Although nineteenth-century British archaeologists, coming upon the remains of pre-Roman Ce
ltic storage pits, decided that these were the underground houses attributed to the Picts by Norwegian legend, in the light of modern knowledge there is no reason to believe that the Picts differed appreciably from the folk of modern Scotland. The original Scots were Irishmen who, in Roman times, invaded Scotland from the west. The Picts held their own against them until Norsemen also attacked them from the east. Then in the ninth century Kenneth MacAlpin, a Scottish leader who was himself half Pict, conquered the Picts and set up the united kingdom of the Picts and Scots. The two groups merged, and their descendants became the Scots of today.37
So far from the Nordic Celts' suppression of small, dark Pictish aborigines, it looks as if the opposite train of events ensued. The original Nordics of Britain were at least twice overrun and conquered by smaller, darker southerners, first by the prehistoric Beaker Folk from Spain, around 1,700 b.c., then in the first century by the Romans. From early times to the Norman Conquest, Britain was subjugated over and over again, each time by conquerors who had some technical advantage— bronze weapons instead of stone; iron instead of bronze; or Roman discipline instead of slapdash Celtic onslaughts.
At any rate, Robert Howard embraced the legendary doctrine of small, dark Pictish aborigines, as did Rudyard Kipling in two of the tales in Puck of Pook's Hill: "On the Great Wall" and "The Winged Hats." A great admirer of Kipling, Howard paraphrased the second stanza of Kipling's poem A Pict Song in the first stanza of his own verse, The Song of a Mad Minstrel.

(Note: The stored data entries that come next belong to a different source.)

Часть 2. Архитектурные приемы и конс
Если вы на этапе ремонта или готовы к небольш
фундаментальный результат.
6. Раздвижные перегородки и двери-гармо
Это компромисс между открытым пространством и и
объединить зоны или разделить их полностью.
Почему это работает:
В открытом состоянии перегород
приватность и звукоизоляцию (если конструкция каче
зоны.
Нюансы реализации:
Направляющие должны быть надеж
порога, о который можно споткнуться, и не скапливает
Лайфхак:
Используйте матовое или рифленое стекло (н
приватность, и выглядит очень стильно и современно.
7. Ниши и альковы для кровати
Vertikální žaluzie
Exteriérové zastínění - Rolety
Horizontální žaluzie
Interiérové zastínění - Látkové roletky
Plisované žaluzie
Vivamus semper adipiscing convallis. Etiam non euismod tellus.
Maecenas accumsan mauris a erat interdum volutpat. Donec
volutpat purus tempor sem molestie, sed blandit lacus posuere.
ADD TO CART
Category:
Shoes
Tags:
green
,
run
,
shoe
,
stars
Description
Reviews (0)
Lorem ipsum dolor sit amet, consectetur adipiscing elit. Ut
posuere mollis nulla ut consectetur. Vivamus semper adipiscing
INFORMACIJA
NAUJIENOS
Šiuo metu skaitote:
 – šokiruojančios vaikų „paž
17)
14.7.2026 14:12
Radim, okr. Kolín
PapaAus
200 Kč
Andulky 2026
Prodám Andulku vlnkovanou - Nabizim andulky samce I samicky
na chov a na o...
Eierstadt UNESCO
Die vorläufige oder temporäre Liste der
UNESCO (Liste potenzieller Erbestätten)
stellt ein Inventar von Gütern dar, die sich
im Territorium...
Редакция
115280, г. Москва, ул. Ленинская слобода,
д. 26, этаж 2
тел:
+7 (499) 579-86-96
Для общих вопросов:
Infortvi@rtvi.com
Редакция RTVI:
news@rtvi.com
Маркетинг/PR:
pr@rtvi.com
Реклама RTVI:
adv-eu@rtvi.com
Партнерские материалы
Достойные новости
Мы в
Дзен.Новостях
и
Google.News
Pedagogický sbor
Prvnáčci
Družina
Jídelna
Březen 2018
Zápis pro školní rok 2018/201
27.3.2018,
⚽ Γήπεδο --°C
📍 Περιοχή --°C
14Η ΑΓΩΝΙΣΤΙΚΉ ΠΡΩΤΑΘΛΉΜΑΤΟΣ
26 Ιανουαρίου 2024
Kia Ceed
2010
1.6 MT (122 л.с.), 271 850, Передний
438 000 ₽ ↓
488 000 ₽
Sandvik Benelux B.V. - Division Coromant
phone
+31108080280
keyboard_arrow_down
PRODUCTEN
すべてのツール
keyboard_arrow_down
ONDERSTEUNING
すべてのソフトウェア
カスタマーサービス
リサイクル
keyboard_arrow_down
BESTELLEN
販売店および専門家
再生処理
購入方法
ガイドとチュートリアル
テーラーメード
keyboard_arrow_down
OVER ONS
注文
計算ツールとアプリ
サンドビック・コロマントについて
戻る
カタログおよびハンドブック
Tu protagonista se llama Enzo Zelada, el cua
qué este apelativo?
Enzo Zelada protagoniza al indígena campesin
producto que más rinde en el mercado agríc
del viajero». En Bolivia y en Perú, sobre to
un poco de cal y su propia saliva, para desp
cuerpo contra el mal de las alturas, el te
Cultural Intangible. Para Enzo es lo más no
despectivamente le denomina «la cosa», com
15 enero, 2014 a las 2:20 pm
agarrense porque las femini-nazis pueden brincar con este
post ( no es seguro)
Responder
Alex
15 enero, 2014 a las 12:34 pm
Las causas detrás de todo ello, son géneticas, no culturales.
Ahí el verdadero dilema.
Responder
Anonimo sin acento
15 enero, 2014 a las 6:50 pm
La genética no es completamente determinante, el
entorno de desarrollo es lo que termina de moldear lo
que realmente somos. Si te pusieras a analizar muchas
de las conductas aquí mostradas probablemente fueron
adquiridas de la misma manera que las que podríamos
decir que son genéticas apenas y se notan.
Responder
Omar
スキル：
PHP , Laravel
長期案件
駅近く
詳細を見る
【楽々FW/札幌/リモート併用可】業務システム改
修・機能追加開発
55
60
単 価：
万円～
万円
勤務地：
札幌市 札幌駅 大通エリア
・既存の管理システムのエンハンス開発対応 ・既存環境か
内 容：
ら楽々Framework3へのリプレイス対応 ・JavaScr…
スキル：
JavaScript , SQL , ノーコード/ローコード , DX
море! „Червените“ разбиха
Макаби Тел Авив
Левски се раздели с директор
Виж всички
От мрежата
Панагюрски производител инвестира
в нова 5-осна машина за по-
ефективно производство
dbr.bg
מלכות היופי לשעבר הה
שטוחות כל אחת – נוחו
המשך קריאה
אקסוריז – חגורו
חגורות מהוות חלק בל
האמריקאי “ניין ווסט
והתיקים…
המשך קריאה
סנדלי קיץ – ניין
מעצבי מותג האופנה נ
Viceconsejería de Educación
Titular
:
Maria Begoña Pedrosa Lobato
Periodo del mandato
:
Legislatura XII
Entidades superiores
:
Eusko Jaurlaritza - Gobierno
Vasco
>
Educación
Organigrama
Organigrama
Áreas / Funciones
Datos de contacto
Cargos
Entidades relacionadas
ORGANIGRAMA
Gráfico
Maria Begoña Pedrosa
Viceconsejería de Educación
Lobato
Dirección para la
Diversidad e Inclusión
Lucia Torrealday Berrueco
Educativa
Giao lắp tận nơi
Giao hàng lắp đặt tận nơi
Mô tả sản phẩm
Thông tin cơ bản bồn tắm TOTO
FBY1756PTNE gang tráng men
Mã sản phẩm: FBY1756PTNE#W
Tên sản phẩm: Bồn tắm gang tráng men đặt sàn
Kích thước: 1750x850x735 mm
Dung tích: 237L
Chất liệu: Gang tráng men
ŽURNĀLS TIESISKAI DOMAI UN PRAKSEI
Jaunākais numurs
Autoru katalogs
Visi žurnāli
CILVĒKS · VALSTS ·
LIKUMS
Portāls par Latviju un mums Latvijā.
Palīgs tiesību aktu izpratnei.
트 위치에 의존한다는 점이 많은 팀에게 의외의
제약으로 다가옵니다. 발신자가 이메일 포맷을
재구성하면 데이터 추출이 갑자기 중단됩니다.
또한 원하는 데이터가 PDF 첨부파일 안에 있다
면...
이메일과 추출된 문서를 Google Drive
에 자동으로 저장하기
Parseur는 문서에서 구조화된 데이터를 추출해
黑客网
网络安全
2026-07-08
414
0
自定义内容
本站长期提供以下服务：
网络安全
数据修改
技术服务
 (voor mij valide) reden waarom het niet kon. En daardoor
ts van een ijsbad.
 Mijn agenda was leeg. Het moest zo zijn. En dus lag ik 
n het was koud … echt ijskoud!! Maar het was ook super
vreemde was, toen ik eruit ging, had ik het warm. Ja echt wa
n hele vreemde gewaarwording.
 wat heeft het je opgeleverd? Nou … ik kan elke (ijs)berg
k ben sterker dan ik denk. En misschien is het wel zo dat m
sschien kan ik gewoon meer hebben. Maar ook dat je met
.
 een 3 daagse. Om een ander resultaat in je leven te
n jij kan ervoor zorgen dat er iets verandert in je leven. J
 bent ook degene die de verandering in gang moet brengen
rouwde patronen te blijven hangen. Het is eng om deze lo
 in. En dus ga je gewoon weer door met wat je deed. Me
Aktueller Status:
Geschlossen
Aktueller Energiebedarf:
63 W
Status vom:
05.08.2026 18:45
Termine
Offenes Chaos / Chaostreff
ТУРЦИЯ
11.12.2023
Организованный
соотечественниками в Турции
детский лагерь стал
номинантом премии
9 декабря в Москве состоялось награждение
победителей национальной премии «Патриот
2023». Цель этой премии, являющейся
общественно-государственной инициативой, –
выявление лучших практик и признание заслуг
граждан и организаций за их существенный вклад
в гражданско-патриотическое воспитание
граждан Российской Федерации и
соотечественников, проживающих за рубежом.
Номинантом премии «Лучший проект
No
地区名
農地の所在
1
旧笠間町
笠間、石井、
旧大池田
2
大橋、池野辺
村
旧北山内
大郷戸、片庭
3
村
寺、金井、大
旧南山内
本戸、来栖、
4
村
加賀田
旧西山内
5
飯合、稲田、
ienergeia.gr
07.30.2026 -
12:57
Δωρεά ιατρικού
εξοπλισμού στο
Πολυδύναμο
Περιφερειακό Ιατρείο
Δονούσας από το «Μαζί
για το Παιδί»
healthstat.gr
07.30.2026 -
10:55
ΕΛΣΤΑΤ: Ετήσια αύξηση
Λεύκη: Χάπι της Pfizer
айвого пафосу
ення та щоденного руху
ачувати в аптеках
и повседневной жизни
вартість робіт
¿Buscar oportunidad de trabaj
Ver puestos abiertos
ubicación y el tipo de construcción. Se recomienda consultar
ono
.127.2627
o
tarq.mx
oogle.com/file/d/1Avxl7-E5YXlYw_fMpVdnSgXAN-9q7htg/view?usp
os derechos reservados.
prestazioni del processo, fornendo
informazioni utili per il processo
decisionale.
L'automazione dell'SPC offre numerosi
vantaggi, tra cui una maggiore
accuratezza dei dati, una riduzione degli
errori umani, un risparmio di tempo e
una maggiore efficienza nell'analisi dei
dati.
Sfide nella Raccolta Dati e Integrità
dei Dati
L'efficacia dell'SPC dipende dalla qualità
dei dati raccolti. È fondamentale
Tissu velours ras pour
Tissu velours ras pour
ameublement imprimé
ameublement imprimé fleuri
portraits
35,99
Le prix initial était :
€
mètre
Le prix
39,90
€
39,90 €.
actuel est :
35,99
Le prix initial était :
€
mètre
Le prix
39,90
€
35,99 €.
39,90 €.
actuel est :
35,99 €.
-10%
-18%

Howard mixed several concepts of the Picts in his stories. In the early tale "The Lost Race," they are small and dark but lithe and active. In the north of Britain dwell others, he wrote, also called Picts but stocky, gnarled, with beady eyes and receding foreheads. A Pictish chieftain explains that these lumpish Northerners are the fruit of matings between Mediterranean invaders and "red-haired barbarians" whom they found in Britain. These, it is hinted, are survivors of the Neanderthal race, which occupied Europe before the last retreat of the glaciers.